Thursday, December 6, 2007
Nowheresville
We are assembled here at the tomb of the unknown rockabilly band, somewhere on the shores of the Great American Sea. The rain is coming down slantwise, destroying our pompadours and making our string ties hang down like cooked spaghetti. We can barely hear the preacher over the torrent, but we know he is invoking the ghosts of all the failed bands from all the teenage campaigns of ages past--the doo-wop quintets who never settled on a name, the mod combos who couldn't afford matching suits, the psychedelic groups who slept through their one scheduled recording session, the punk outfits who lost key members to cough syrup or Jesus or manslaughter charges before they ever got a chance to play out. Their uneasy spirits stalk the land, infecting aspiring young players with fatal doubt, stalling the cars of talent scouts, shorting out amp connections, foreclosing on record stores.
And that is why we come here once a year to lay a wreath at the tomb of the unknown rockabilly band: to persuade them to rest, and lay off the young. But just have a look at them--they were never meant to be! They should never have tried occupying the same stage, and they should have left music to find its own way home. The piano player, with his incipient Mickey Mouse ears, was clearly destined for a career working with puppets. The twins on guitar and bass were natural-born casino greeters. The other guitarist has the fine tapered hands of a pest-control agent specializing in silverfish. And the drummer--he was meant as an example. What happened to him should have been shown to driver-safety classes in every high school in the country.
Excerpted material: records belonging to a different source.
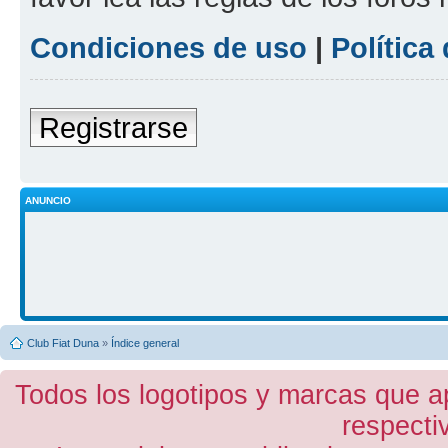
Condiciones de uso
|
Política
Registrarse
ANUNCIO
Club Fiat Duna
»
Índice general
Todos los logotipos y marcas que a
respecti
So that is perhaps the true meaning and significance of the unknown rockabilly band. There is a reason why they and their fellows trip up young musicians and dash hopes nurtured since childhood! They act out of kindness, based on their own sad experiences. They want to save the young from mediocrity and failure--or far worse, mediocrity and success. They are like Flannery O'Connor, who when asked whether she thought university programs discouraged too many writers, replied that they didn't discourage enough of them. But pop music has no university programs. At least not yet.
We should gaze upon the image of the unknown rockabilly band, captured in all their semblance of glory by Maurice Seymour of Chicago, and savor the fragile pantomimed ambition, the jackleg bravado, the rented instruments, the press-on smiles. We should earnestly thank them that they favored us with stage fright and bad haircuts and imperfect pitch at the right time and saved us from a lifetime of bitter regret if not one of endless lawsuits. One day, when all music is made by combinations of small and unassuming oblong boxes, the unknown rockabilly band will at last be able to sleep.